New Yorkers are already under pervasive surveillance as it stands. A May blog post by Ángel Díaz of NYU’s Brennan Center for Justice noted: “Mass surveillance is not the fictional dystopia of Orwell or only found in China — it is today’s New York City,” a place where “clusters of cameras and sensors blanket nearly every city block, and New York Police Department vans with 3-story surveillance cranes tower above many minority communities across the five boroughs. … The NYPD’s Domain Awareness System alone links with at least 9,000 cameras and 500 license plate readers.” It’s an urban dragnet that’s increasingly impossible to avoid without staying inside your home.
The system envisioned by Perceptics would a layer a new, troubling system on top of those old ones.
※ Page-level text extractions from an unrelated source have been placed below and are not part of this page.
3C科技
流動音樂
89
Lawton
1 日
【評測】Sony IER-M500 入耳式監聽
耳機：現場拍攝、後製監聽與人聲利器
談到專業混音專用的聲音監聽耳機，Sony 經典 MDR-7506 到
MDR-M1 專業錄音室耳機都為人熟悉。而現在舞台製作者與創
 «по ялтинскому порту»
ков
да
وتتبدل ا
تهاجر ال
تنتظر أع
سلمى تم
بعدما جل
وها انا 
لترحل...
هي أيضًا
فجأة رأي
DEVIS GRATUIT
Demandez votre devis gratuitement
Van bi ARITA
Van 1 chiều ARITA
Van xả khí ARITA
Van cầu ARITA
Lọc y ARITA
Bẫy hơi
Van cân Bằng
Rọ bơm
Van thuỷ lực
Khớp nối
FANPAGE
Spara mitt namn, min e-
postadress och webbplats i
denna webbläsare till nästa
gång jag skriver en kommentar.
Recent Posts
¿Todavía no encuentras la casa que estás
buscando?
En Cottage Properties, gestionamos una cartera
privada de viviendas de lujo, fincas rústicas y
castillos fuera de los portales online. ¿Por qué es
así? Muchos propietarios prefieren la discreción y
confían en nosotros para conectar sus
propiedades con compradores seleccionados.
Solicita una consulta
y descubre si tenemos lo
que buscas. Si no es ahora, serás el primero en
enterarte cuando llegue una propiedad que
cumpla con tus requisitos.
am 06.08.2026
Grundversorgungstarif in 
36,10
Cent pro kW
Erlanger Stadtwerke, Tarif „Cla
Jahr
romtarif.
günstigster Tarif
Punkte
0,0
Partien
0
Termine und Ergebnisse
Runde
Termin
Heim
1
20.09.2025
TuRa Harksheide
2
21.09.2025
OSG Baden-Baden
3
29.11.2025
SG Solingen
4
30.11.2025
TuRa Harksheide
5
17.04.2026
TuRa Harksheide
After reviewing the company’s documents, Díaz cautioned that the proposal represents “the kind of profiling that could give you a pretty detailed look at where people live, where they work, where they pray, [and] where they go to school,” adding that it was “ironic [the technology] was developed for border security,” as the “information would be very attractive to federal immigration authorities.” Díaz further warned that even if this tool is not initially deployed for law enforcement purposes, the datasets can eventually make their way into the hands of police departments: “Once you start collecting the data, even if it’s for one purpose, once law enforcement gets a sense what’s being stored, it can be alluring to ask” to get their hands on it.
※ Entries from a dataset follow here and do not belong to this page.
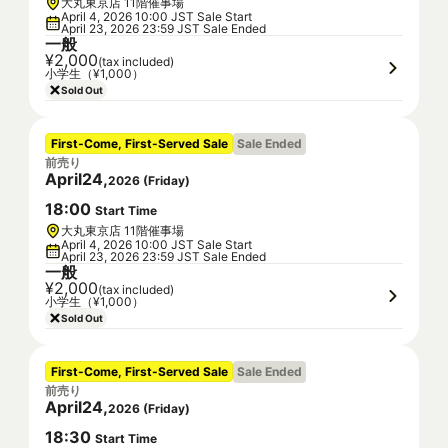
大丸東京店 11階催事場
April 4, 2026 10:00 JST Sale Start
April 23, 2026 23:59 JST Sale Ended
一般
¥2,000
(tax included)
小学生（¥1,000）
Sold Out
First-Come, First-Served Sale
Sale Ended
前売り
April
24
,
2026
(
Friday
)
18
:
00
Start Time
大丸東京店 11階催事場
April 4, 2026 10:00 JST Sale Start
April 23, 2026 23:59 JST Sale Ended
一般
¥2,000
(tax included)
小学生（¥1,000）
Sold Out
First-Come, First-Served Sale
Sale Ended
前売り
April
24
,
2026
(
Friday
)
18
:
30
Start Time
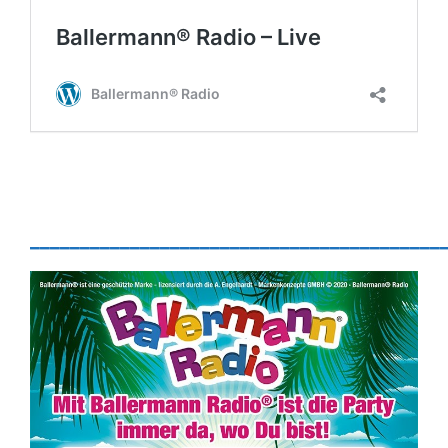
_________________________________________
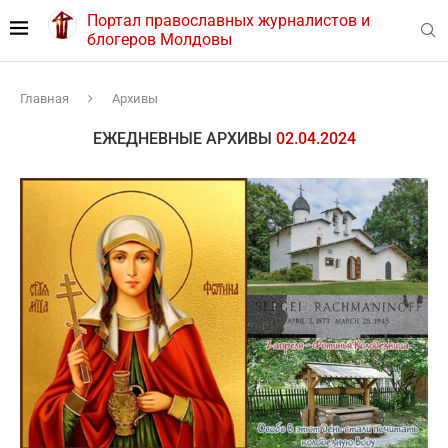
Портал православных журналистов и
блогеров Молдовы
Главная
Архивы
ЕЖЕДНЕВНЫЕ АРХИВЫ
02.04.2024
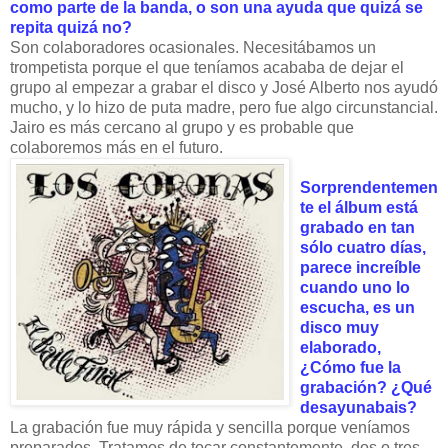
como parte de la banda, o son una ayuda que quizá se
repita quizá no?
Son colaboradores ocasionales. Necesitábamos un
trompetista porque el que teníamos acababa de dejar el
grupo al empezar a grabar el disco y José Alberto nos ayudó
mucho, y lo hizo de puta madre, pero fue algo circunstancial.
Jairo es más cercano al grupo y es probable que
colaboremos más en el futuro.
Sorprendentemen
te el álbum está
grabado en tan
sólo cuatro días,
parece increíble
cuando uno lo
escucha, es un
disco muy
elaborado,
¿Cómo fue la
grabación? ¿Qué
desayunabais?
La grabación fue muy rápida y sencilla porque veníamos
preparados. Tratamos de tocar constantemente, dos o tres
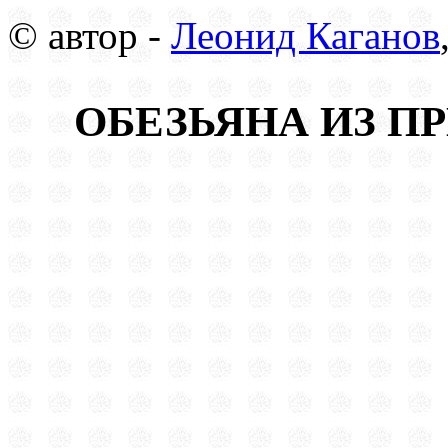
© автор -
Леонид Каганов
ОБЕЗЬЯНА ИЗ П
Michael Price, a senior litigator at the National Association of Criminal Defense Lawyers’s Fourth Amendment Center, told The Intercept, “This is not your typical license plate reader kit,” as “it seems to take in and build a lot of data that seems unnecessary for congestion. It’s overkill.” Price took particular issue with what he says is a great overreaction on Perceptics’ part: “To solve a relatively minor problem and maybe save a few bucks, you are creating a system that’s going to surveil New Yorkers and present huge risks to their privacy.” The pitch also represents “serious problems from a Fourth Amendment perspective.” Price explained, “Should the government have access to this, what does it mean when you’re tracking someone around town and you get to know their travel patterns, their way of life? Information about where you go and when, stitched together, creates a mosaic, a portrait of daily life.”